We don’t know how this always happens, but we always fall into the pattern or forgetting how delicious and versatile tortellini can be! We only ever think to make them as a traditional pasta dish, but really there are so many more options. Basically unlimited soup options and we are most excited about this one that we made the other week. Creamy parmesan spinach mushroom tortellini soup to be exact. This stuff is creamy, flavorful and delicious, and we can’t get enough.
Now, you might read that there’s spinach and mushrooms in this dish, but believe us when we say that those ingredients only enhance the flavor (and add nutrients) without making this seem like an overly-healthy dish that might not appeal to everyone…this soup is so yummy!

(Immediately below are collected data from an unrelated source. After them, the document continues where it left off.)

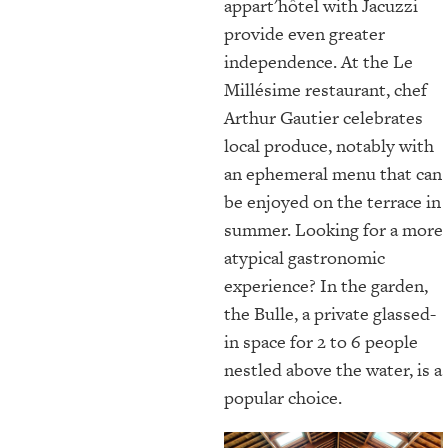
appart'hôtel with Jacuzzi
provide even greater
independence. At the Le
Millésime restaurant, chef
Arthur Gautier celebrates
local produce, notably with
an ephemeral menu that can
be enjoyed on the terrace in
summer. Looking for a more
atypical gastronomic
experience? In the garden,
the Bulle, a private glassed-
in space for 2 to 6 people
nestled above the water, is a
popular choice.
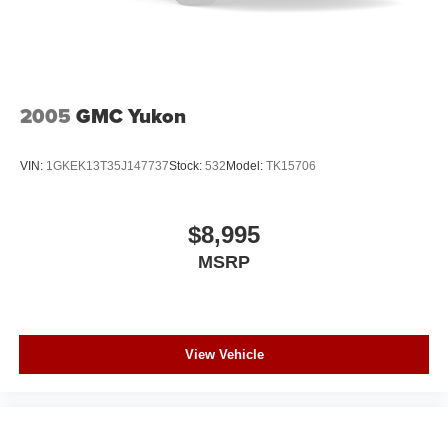
2005
GMC Yukon
VIN:
1GKEK13T35J147737
Stock:
532
Model:
TK15706
$8,995
MSRP
View Vehicle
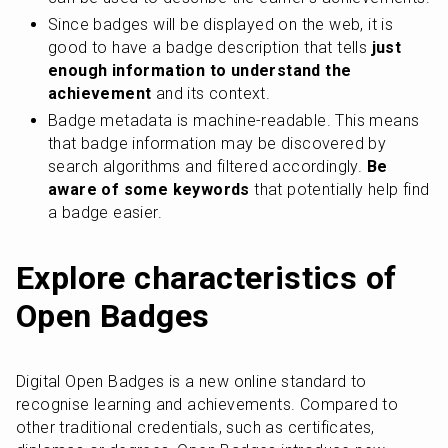
Since badges will be displayed on the web, it is 
good to have a badge description that tells
 just 
enough information to understand the 
achievement
 and its context.
Badge metadata is machine-readable. This means 
that badge information may be discovered by 
search algorithms and filtered accordingly. 
Be 
aware of some keywords
 that potentially help find 
a badge easier.
Explore characteristics of 
Open Badges
Digital Open Badges is a new online standard to 
recognise learning and achievements. Compared to 
other traditional credentials, such as certificates, 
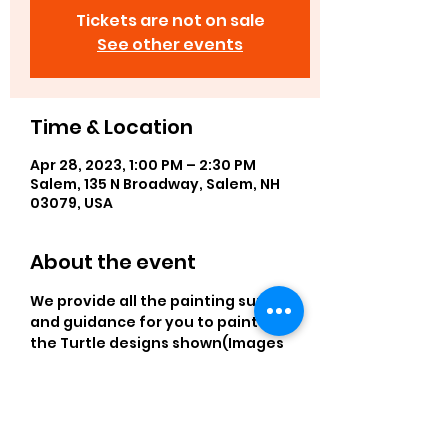
Tickets are not on sale
See other events
Time & Location
Apr 28, 2023, 1:00 PM – 2:30 PM
Salem, 135 N Broadway, Salem, NH
03079, USA
About the event
We provide all the painting supplies 
and guidance for you to paint one 
the Turtle designs shown(Images 
are predrawn). Preregister to save 
your easel. 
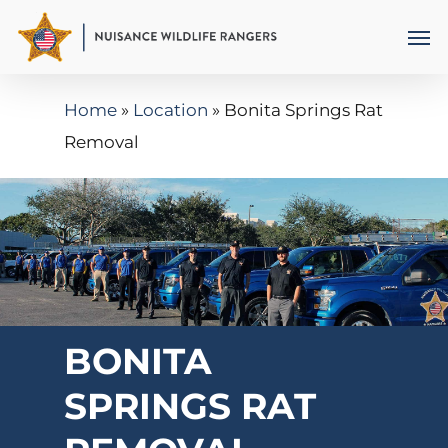
Skip
Men
to
main
Home
»
Location
»
Bonita Springs Rat
content
Removal
BONITA
SPRINGS RAT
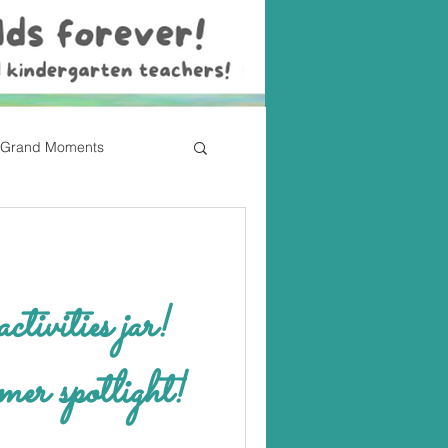
Grand Moments
ctivities jar!
mer spotlight!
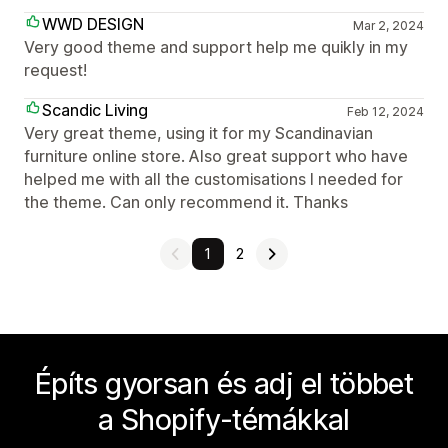
WWD DESIGN
Mar 2, 2024
Very good theme and support help me quikly in my
request!
Scandic Living
Feb 12, 2024
Very great theme, using it for my Scandinavian
furniture online store. Also great support who have
helped me with all the customisations I needed for
the theme. Can only recommend it. Thanks
1
2
Építs gyorsan és adj el többet
a Shopify-témákkal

Sauté your veggies to perfection, sprinkle in just a bit of flour to act as a thickener – and you add it to the veggies, sans liquid, so that it doesn’t clump – then in goes the white wine and veggie broth. Drop the noodles in and everything cooks together!

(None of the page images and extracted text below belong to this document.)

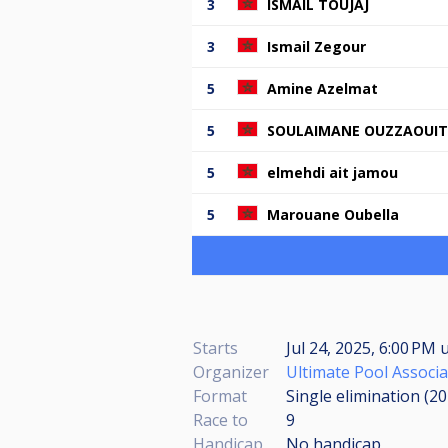
3
ISMAIL TOUJAJ
3
Ismail Zegour
5
Amine Azelmat
5
SOULAIMANE OUZZAOUIT
5
elmehdi ait jamou
5
Marouane Oubella
Starts
Jul 24, 2025, 6:00 PM
u
Organizer
Ultimate Pool Associa
Format
Single elimination (2
Race to
9
Handicap
No handicap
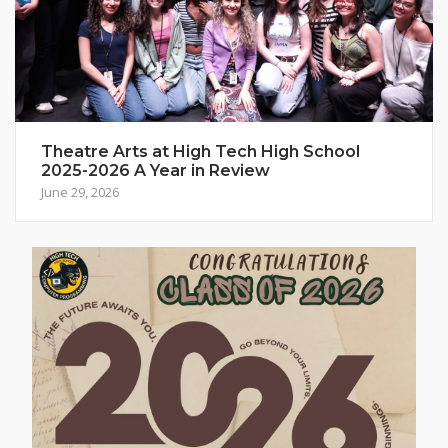
Theatre Arts at High Tech High School
2025-2026 A Year in Review
June 29, 2026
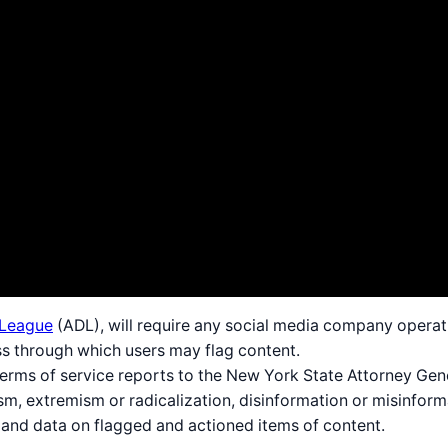
 League
(ADL), will require any social media company operati
ss through which users may flag content.
terms of service reports to the New York State Attorney Gen
m, extremism or radicalization, disinformation or misinforma
 and data on flagged and actioned items of content.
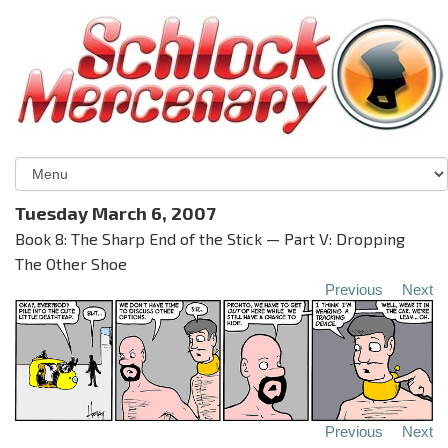
Tuesday March 6, 2007
Book 8: The Sharp End of the Stick — Part V: Dropping
The Other Shoe
Previous
Next
Previous
Next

This is a breezy one-pot meal that is perfect for chilly days or busy weeknights. It’s got everything you could want, but hey, it would never hurt to throw together some garlic bread and call it a day. We have a couple picky eaters in our household, but no one was deterred by the veggies or the greens once they smelled how good this was and realized it had tons of cheesy pasta bites in it. You can’t go wrong!